ACTIVITY
Go through the listing below, and from the line containing "Menü schließen" through its last line, transcribe every line exactly, skipping pictures.
START MATERIAL SUPPLIED
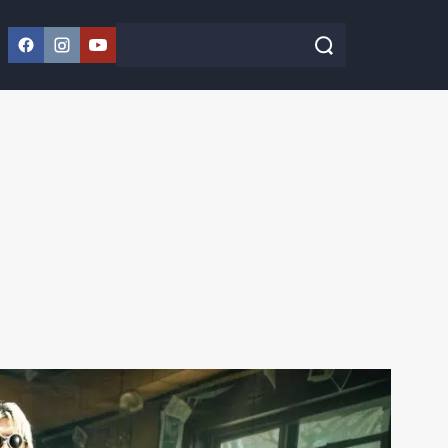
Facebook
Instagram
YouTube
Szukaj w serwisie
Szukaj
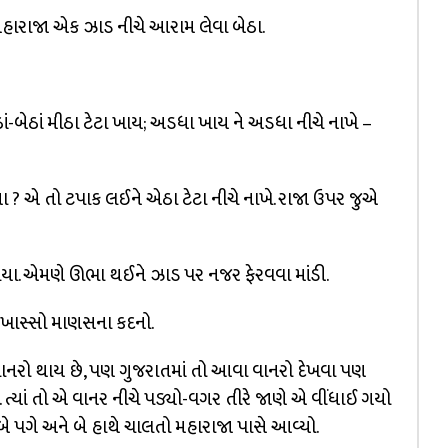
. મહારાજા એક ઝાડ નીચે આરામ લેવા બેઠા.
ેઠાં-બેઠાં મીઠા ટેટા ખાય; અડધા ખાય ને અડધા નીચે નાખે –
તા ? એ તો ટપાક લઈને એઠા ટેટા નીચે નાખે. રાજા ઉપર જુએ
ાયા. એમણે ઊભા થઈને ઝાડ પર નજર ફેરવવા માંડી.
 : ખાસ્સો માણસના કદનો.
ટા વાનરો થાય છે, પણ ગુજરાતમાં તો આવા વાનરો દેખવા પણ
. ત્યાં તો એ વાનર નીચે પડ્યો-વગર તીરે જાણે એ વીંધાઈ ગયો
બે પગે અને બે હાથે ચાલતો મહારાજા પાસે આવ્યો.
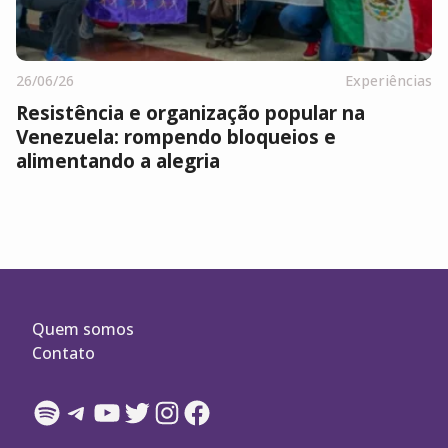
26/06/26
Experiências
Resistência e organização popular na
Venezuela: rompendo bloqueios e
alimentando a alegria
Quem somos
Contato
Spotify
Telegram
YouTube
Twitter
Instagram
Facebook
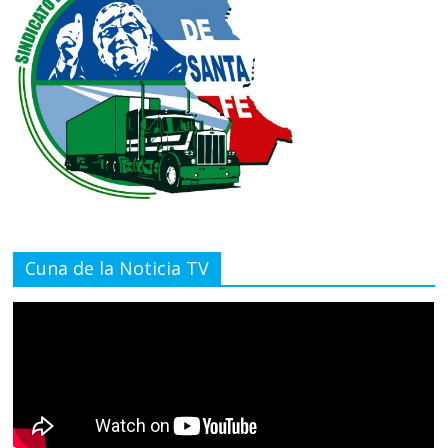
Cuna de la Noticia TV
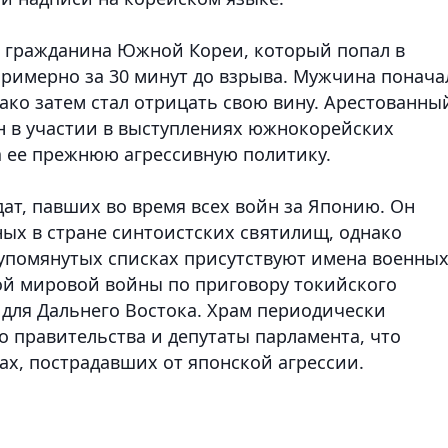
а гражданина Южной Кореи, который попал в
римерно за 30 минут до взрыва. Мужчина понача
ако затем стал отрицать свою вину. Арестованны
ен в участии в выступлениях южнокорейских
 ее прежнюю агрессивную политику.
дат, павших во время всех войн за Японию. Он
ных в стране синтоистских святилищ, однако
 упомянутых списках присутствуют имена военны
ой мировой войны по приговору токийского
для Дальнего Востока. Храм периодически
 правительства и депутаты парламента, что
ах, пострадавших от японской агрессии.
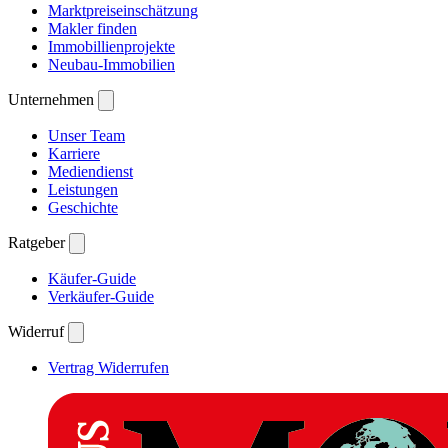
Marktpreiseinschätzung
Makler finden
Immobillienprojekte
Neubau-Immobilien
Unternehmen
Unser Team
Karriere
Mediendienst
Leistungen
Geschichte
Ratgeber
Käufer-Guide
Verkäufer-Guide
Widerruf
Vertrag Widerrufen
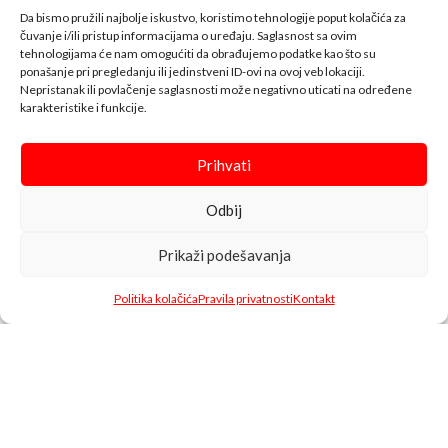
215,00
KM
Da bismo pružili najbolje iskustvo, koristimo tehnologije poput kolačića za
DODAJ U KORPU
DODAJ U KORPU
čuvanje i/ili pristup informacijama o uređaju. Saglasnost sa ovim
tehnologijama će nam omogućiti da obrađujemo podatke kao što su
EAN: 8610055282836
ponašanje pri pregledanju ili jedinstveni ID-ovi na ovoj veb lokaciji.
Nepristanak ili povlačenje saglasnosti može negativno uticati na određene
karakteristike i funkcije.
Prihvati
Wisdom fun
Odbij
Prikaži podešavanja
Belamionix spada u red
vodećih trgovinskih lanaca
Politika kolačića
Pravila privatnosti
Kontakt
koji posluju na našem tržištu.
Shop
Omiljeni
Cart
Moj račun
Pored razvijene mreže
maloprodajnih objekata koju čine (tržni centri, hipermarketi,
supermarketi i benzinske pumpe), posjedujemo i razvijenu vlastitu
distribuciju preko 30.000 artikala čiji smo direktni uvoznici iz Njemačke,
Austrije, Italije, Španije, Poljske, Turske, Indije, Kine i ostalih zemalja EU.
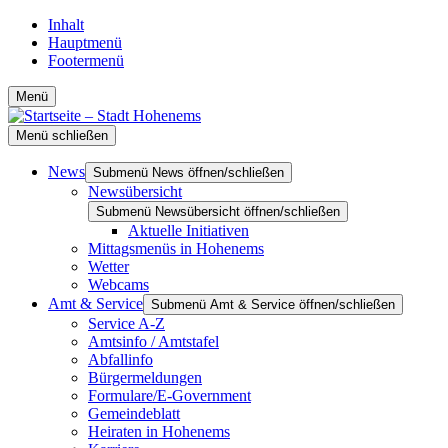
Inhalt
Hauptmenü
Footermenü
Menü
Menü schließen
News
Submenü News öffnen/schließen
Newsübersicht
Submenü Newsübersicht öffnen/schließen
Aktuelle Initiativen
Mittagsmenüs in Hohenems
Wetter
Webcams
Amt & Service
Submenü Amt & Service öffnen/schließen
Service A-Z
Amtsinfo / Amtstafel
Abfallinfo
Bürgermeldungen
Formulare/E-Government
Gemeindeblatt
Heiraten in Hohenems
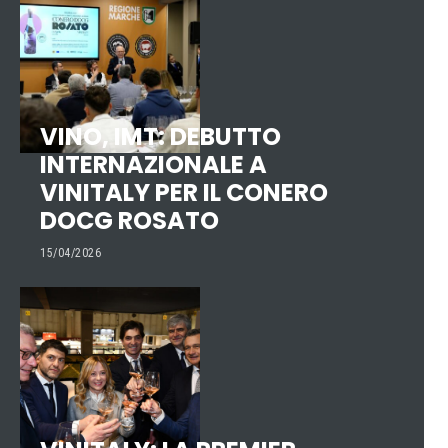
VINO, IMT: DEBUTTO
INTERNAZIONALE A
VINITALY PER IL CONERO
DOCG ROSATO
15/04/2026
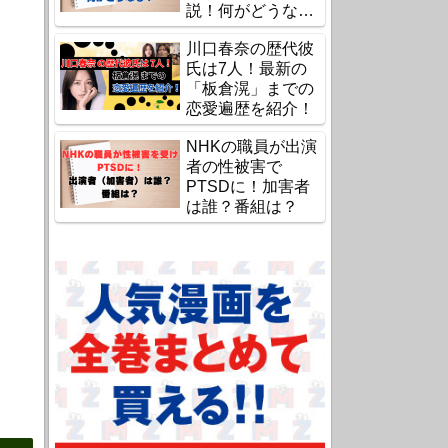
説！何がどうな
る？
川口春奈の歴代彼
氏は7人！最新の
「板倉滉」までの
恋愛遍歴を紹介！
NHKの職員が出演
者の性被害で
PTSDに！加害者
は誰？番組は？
END MATERIAL SUPPLIED
RESPONSE TO THE TASK
Menü schließen
News
Submenü News öffnen/schließen
Newsübersicht
Submenü Newsübersicht öffnen/schließen
Aktuelle Initiativen
Mittagsmenüs in Hohenems
Wetter
Webcams
Amt & Service
Submenü Amt & Service öffnen/schließen
Service A-Z
Amtsinfo / Amtstafel
Abfallinfo
Bürgermeldungen
Formulare/E-Government
Gemeindeblatt
Heiraten in Hohenems
VINO, IMT: DEBUTTO
INTERNAZIONALE A
VINITALY PER IL CONERO
DOCG ROSATO
15/04/2026
説！何がどうな
る？
川口春奈の歴代彼
氏は7人！最新の
「板倉滉」までの
恋愛遍歴を紹介！
NHKの職員が出演
者の性被害で
PTSDに！加害者
は誰？番組は？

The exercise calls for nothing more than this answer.